I also don’t do any feeding of plants at this late date in the year. The last thing I want is to stimulate them into new growth before a cold snap. The plants that bloom in the spring – rhododendron, azaleas and camellias – were fed after they bloomed last spring and once in mid-summer. That should help their bloom and general health next spring.
For the same reason, I don’t prune my trees and shrubs now either. Pruning always stimulates new growth so even a light pruning isn’t a great thing to do in the fall. I will wait until the plants have gone fully dormant, say in mid-January or early February. Pruning could probably also be done in December, but who has time to garden then? Certainly not me as I am getting ready for the holidays. So, in January or February – when we often have a few days of lovely weather – I pull out the pruners and get to work. This is especially helpful with the Japanese maples as their leaves will have dropped and you can see the branch forms easily.

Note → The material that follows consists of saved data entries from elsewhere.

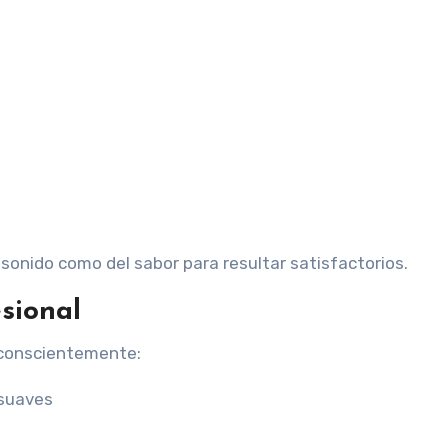
onido como del sabor para resultar satisfactorios.
esional
a conscientemente:
 suaves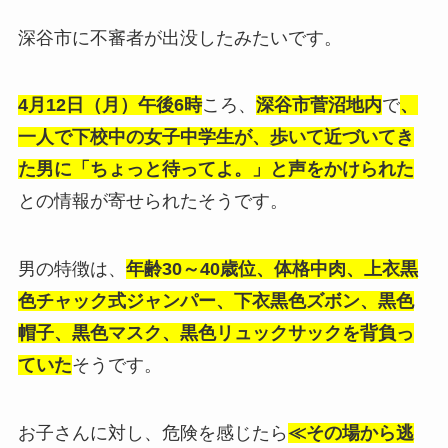
深谷市に不審者が出没したみたいです。
4月12日（月）午後6時
ころ、
深谷市菅沼地内
で
、
一人で下校中の女子中学生が、歩いて近づいてき
た男に「ちょっと待ってよ。」と声をかけられた
との
情報が寄せられたそうです。
男の特徴は、
年齢30～40歳位、体格中肉、上衣黒
色チャック式ジャンパー、下衣黒色ズボン、
黒色
帽子、黒色マスク、黒色リュックサックを背負っ
ていた
そうです。
お子さんに対し、危険を感じたら
≪その場から逃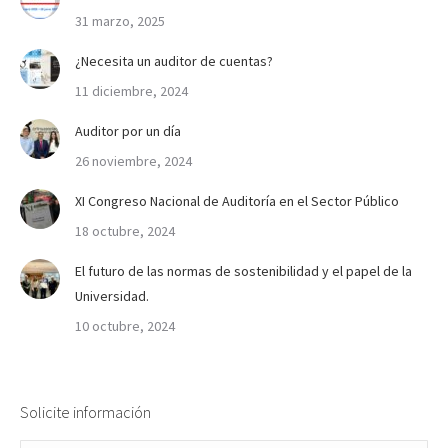
31 marzo, 2025
¿Necesita un auditor de cuentas?
11 diciembre, 2024
Auditor por un día
26 noviembre, 2024
XI Congreso Nacional de Auditoría en el Sector Público
18 octubre, 2024
El futuro de las normas de sostenibilidad y el papel de la
Universidad.
10 octubre, 2024
Solicite información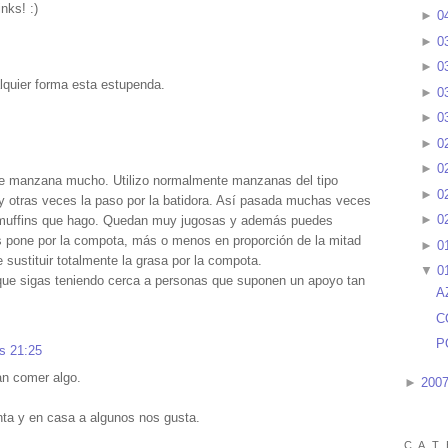
nks! :)
►
0
►
0
►
0
lquier forma esta estupenda.
►
0
►
0
►
0
►
0
de manzana mucho. Utilizo normalmente manzanas del tipo
►
0
 y otras veces la paso por la batidora. Así pasada muchas veces
►
0
 o muffins que hago. Quedan muy jugosas y además puedes
 les pone por la compota, más o menos en proporción de la mitad
►
0
e sustituir totalmente la grasa por la compota.
▼
0
que sigas teniendo cerca a personas que suponen un apoyo tan
A
C
P
s 21:25
an comer algo.
►
200
ta y en casa a algunos nos gusta.
C A T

The hardy fuchsias can also stay as they are for the winter. I am talking about the huge bushes of red and purple or light pink that dot the landscape in Tillamook County. I have several in my garden and they must be almost as old as I am. I like to call these “Grandma’s fuchsias” because they bloom in gardens of grandmothers. (Including me.) These particular types of fuchsias will often keep blooming until the end of January and they give a good food source for the Anna’s hummingbirds that stay around all year. The fuchsias will eventually stop blooming and can be cut back to about 12 inches in late February or even into late March and then they can safely start to put on new growth.
Another thing I can move from the “to-do list” to the “not-to-do list” is putting away all the garden furniture. In the past two winters I have stopped taking in all the chairs and tables from the patio. I leave two chairs just in case we get a nice November or December day when we want to sit in the sun. Admittedly, the sun doesn’t hold much warmth this time of year, so this doesn’t happen too often. But I have always been an optimist. If the chairs are put away, I won’t be able to take advantage of the rare sunny day.

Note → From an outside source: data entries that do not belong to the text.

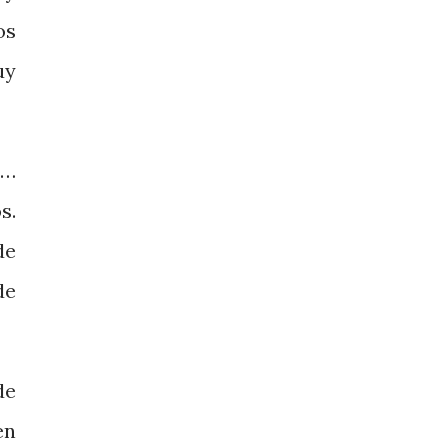
os
uy
o…
s.
de
de
de
en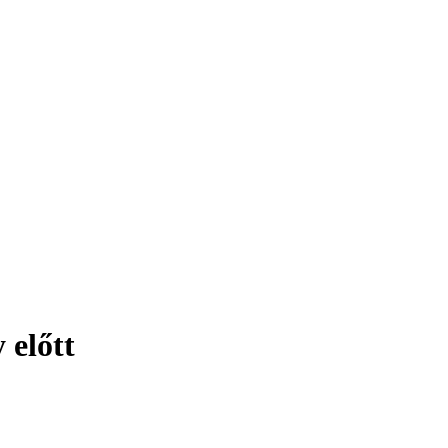
 előtt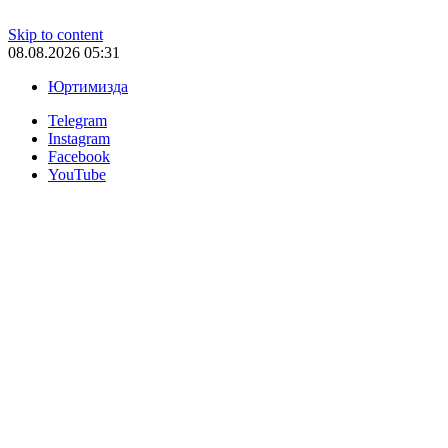
Skip to content
08.08.2026 05:31
Юртимизда
Telegram
Instagram
Facebook
YouTube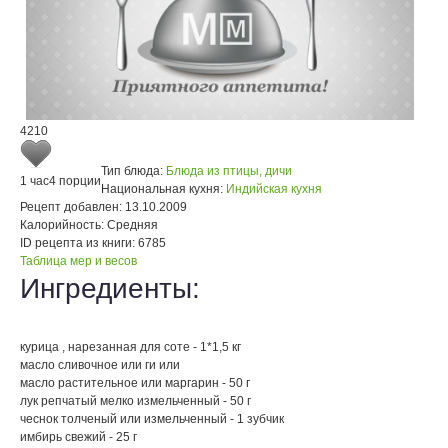
4210
Тип блюда:
Блюда из птицы, дичи
1 час
4 порции
Национальная кухня:
Индийская кухня
Рецепт добавлен:
13.10.2009
Калорийность:
Средняя
ID рецепта из книги:
6785
Таблица мер и весов
Ингредиенты:
курица , нарезанная для соте - 1*1,5 кг
масло сливочное или ги или
масло растительное или маргарин - 50 г
лук репчатый мелко измельченный - 50 г
чеснок толченый или измельченный - 1 зубчик
имбирь свежий - 25 г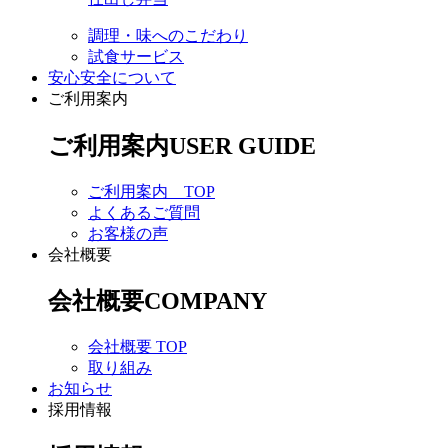
調理・味へのこだわり
試食サービス
安心安全について
ご利用案内
ご利用案内
USER GUIDE
ご利用案内 TOP
よくあるご質問
お客様の声
会社概要
会社概要
COMPANY
会社概要 TOP
取り組み
お知らせ
採用情報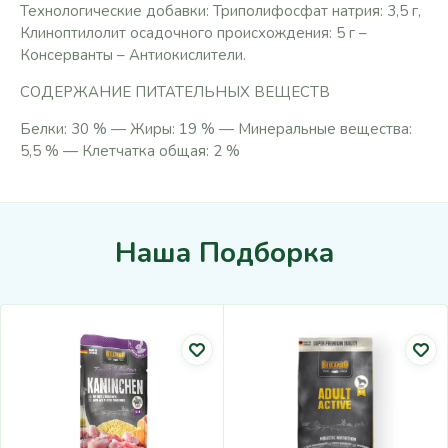
Технологические добавки: Триполифосфат натрия: 3,5 г,
Клиноптилолит осадочного происхождения: 5 г –
Консерванты – Антиокислители.
СОДЕРЖАНИЕ ПИТАТЕЛЬНЫХ ВЕЩЕСТВ
Белки: 30 % — Жиры: 19 % — Минеральные вещества:
5,5 % — Клетчатка общая: 2 %
Наша Подборка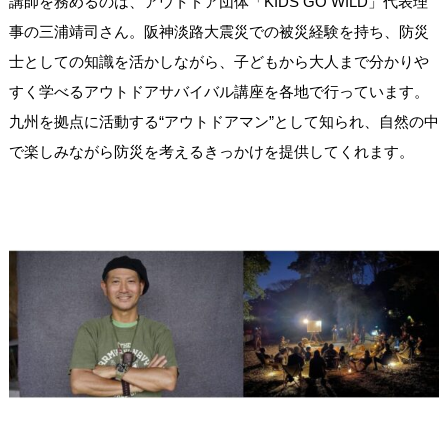
講師を務めるのは、アウトドア団体「KIDS GO WILD」代表理
事の三浦靖司さん。阪神淡路大震災での被災経験を持ち、防災
士としての知識を活かしながら、子どもから大人まで分かりや
すく学べるアウトドアサバイバル講座を各地で行っています。
九州を拠点に活動する“アウトドアマン”として知られ、自然の中
で楽しみながら防災を考えるきっかけを提供してくれます。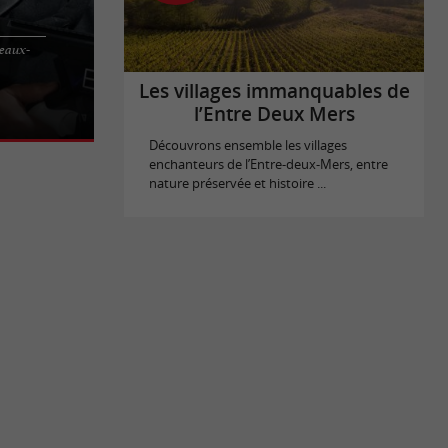
deaux-
é virtuelle à
s propose
Les villages immanquables de
l’Entre Deux Mers
Découvrons ensemble les villages
enchanteurs de l’Entre-deux-Mers, entre
nature préservée et histoire ...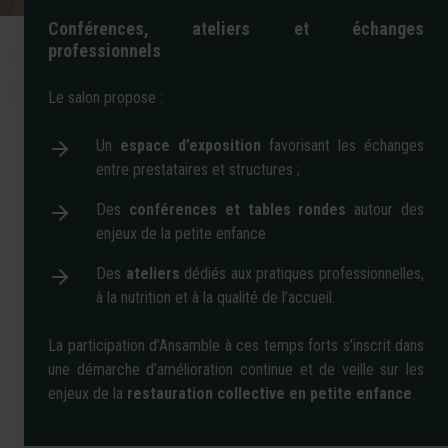
Conférences, ateliers et échanges
professionnels
Le salon propose :
Un
espace d’exposition
favorisant les échanges
entre prestataires et structures ;
Des
conférences et tables rondes
autour des
enjeux de la petite enfance
Des
ateliers
dédiés aux pratiques professionnelles,
à la nutrition et à la qualité de l’accueil.
La participation d’Ansamble à ces temps forts s’inscrit dans
une démarche d’amélioration continue et de veille sur les
enjeux de la
restauration collective en petite enfance
.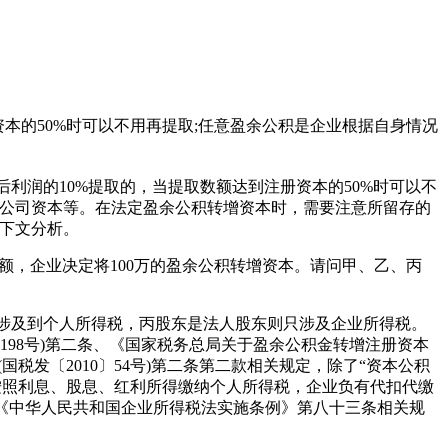
本的50%时可以不用再提取;任意盈余公积是企业根据自身情况
润的10%提取的，当提取数额达到注册资本的50%时可以不
加公司资本等。在法定盈余公积转增资本时，需要注意所留存的
看下文分析。
额，企业决定将100万的盈余公积转增资本。请问甲、乙、丙
涉及到个人所得税，丙股东是法人股东则只涉及企业所得税。
198号)第二条、《国家税务总局关于盈余公积金转增注册资本
国税发〔2010〕54号)第二条第二款相关规定，除了“资本公积
按照利息、股息、红利所得缴纳个人所得税，企业负有代扣代缴
《中华人民共和国企业所得税法实施条例》第八十三条相关规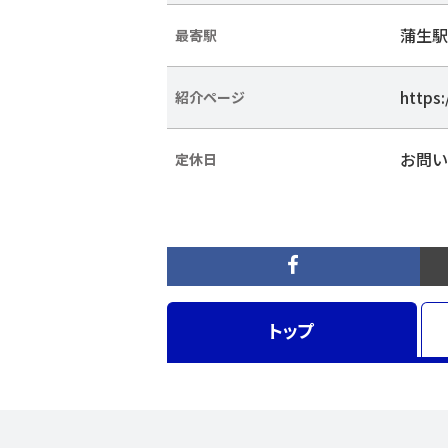
蒲生駅
最寄駅
https:
紹介ページ
お問い
定休日
トップ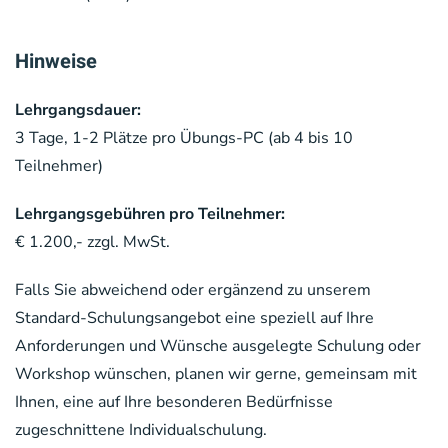
Hinweise
Lehrgangsdauer:
3 Tage, 1-2 Plätze pro Übungs-PC (ab 4 bis 10
Teilnehmer)
Lehrgangsgebühren pro Teilnehmer:
€ 1.200,-
zzgl. MwSt.
Falls Sie abweichend oder ergänzend zu unserem
Standard-Schulungsangebot eine speziell auf Ihre
Anforderungen und Wünsche ausgelegte Schulung oder
Workshop wünschen, planen wir gerne, gemeinsam mit
Ihnen, eine auf Ihre besonderen Bedürfnisse
zugeschnittene Individualschulung.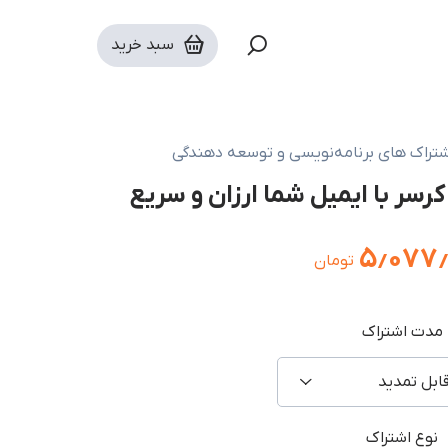
سبد خرید
شتراک های برنامه‌نویسی و توسعه دهندگی
۵٫۰۷۷٫
تومان
مدت اشتراک
ابل تمدید
نوع اشتراک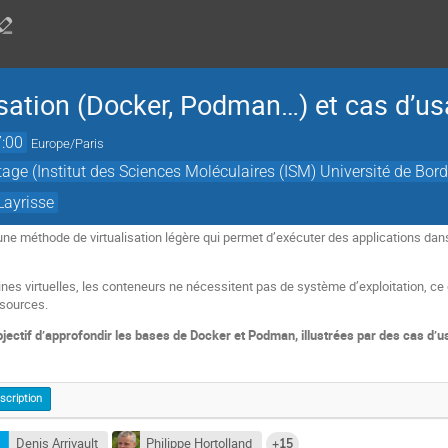
isation (Docker, Podman…) et cas d’u
:00
Europe/Paris
tage (Institut des Sciences Moléculaires (ISM) Université de Bo
Layrisse
une méthode de virtualisation légère qui permet d’exécuter des applications d
es virtuelles, les conteneurs ne nécessitent pas de système d’exploitation, ce q
sources.
ectif d’approfondir les bases de Docker et Podman, illustrées par des cas d’u
nscription
Denis Arrivault
Philippe Hortolland
+15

While cleaning my tools and straightening my potting shed will still remain on the Fall To-Do List, I am not as likely to put those tools so far away that I can’t get to them easily if I find a nice day to do a little weeding.
Take a look at your own to-do list and see what you can move to your not-to-do list. I’ll bet there are a few things you can put off and make the fall clean-up in your garden easier than you thought.